An extensive analysis of a prehistoric mummy that had been gathering dust in an Italian museum showed that sophisticated embalming is far older than we thought. According to the international team of researchers that carried out the analysis, ancient Egyptians practiced embalming since at least 3700-3500 BC and did so over a wide geographical area.
The mummy in question has been housed at the Egyptian Museum in Turin, Italy, since 1901. Researchers chose it because it had never undergone conservation treatments, providing an extremely rare opportunity to sample unadulterated Egyptian embalming.
At first, scientists thought that the mummy had been naturally mummified through the desiccating action of the hot, dry desert sand. A chemical analysis, however, revealed that the mummy had, in fact, gone through an embalming process.
The mummification process took place on a male, aged between 20 and 30 years at the time of his death. Radiocarbon dating suggests that the mummy was embalmed around 3600 BC, during the Naqada phase of Egypt (4400-3000 BC), substantially earlier than the classic Pharaonic period.
The embalmer used plant oil, heated conifer resin, an aromatic plant extract, and a plant gum/sugar mixed together and used to impregnate the funerary textiles in which the body was wrapped. This sophisticated recipe is very similar to those employed by Egyptian embalmers 2,500 years later, when the craft is generally considered to be at its peak.
The new findings suggest that embalming was practiced at a high level 1,500 years earlier than previously accepted, an impressive margin.

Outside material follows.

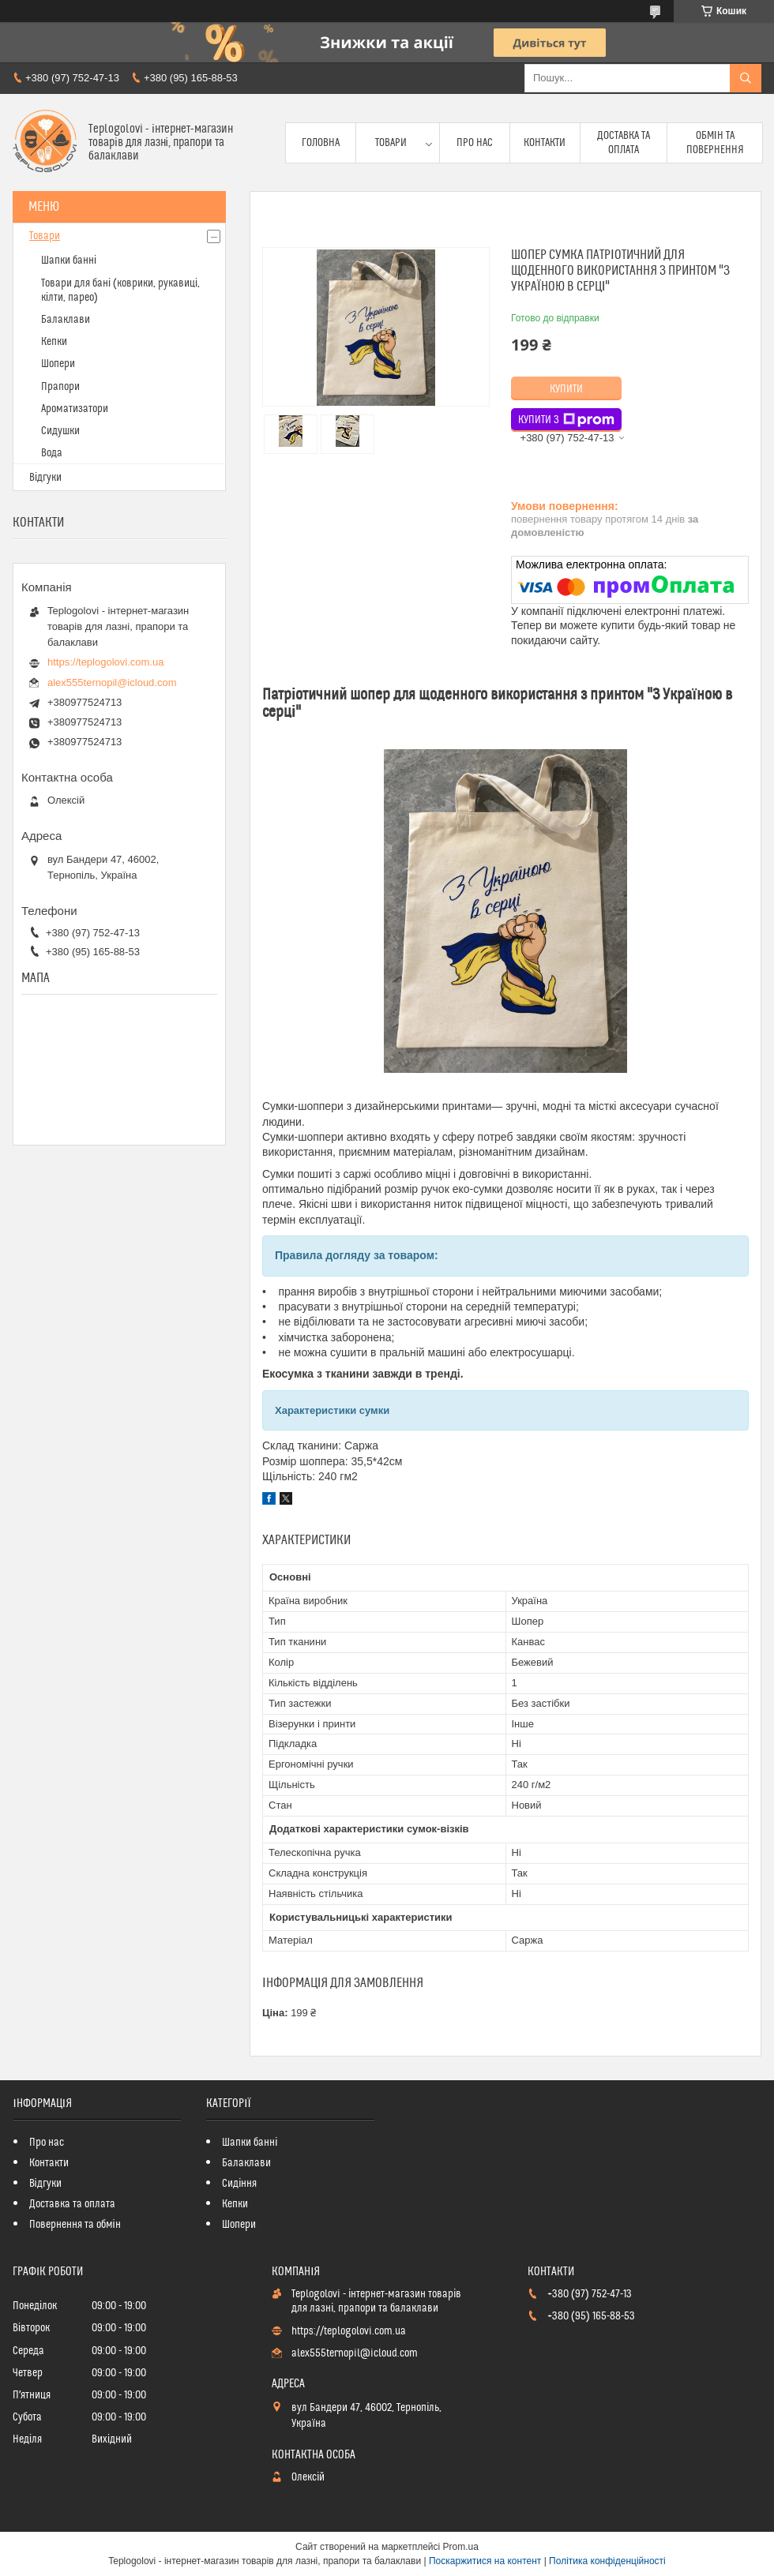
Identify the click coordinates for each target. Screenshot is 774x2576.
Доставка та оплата (623, 142)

The new work builds on previous research from 2014 which identified complex embalming agents in ancient fragments of linen wrappings from tombs unearthed at Mostagedda in Middle Egypt. The Turin mummy came from Upper (southern) Egypt, which shows that the embalming recipe was being used over a wider geographical area at a time when the concept of a pan-Egyptian identity was supposedly still developing.
“Having identified very similar embalming recipes in our previous research on prehistoric burials, this latest study provides both the first evidence for the wider geographical use of these balms and the first ever unequivocal scientific evidence for the use of embalming on an intact, prehistoric Egyptian mummy,” said Dr. Stephen Buckley, an archaeological chemist and mummification expert at the University of York.
“Moreover, this preservative treatment contained antibacterial constituents in the same proportions as those used in later ‘true’ mummification. As such, our findings represent the literal embodiment of the forerunners of classic mummification, which would become one of the central and iconic pillars of ancient Egyptian culture.”
Reference: Stephen Buckley et al. “A prehistoric Egyptian mummy: evidence for an ’embalming recipe’ and the evolution of early formative funerary treatments.” Journal of Archaeological Science, 2018.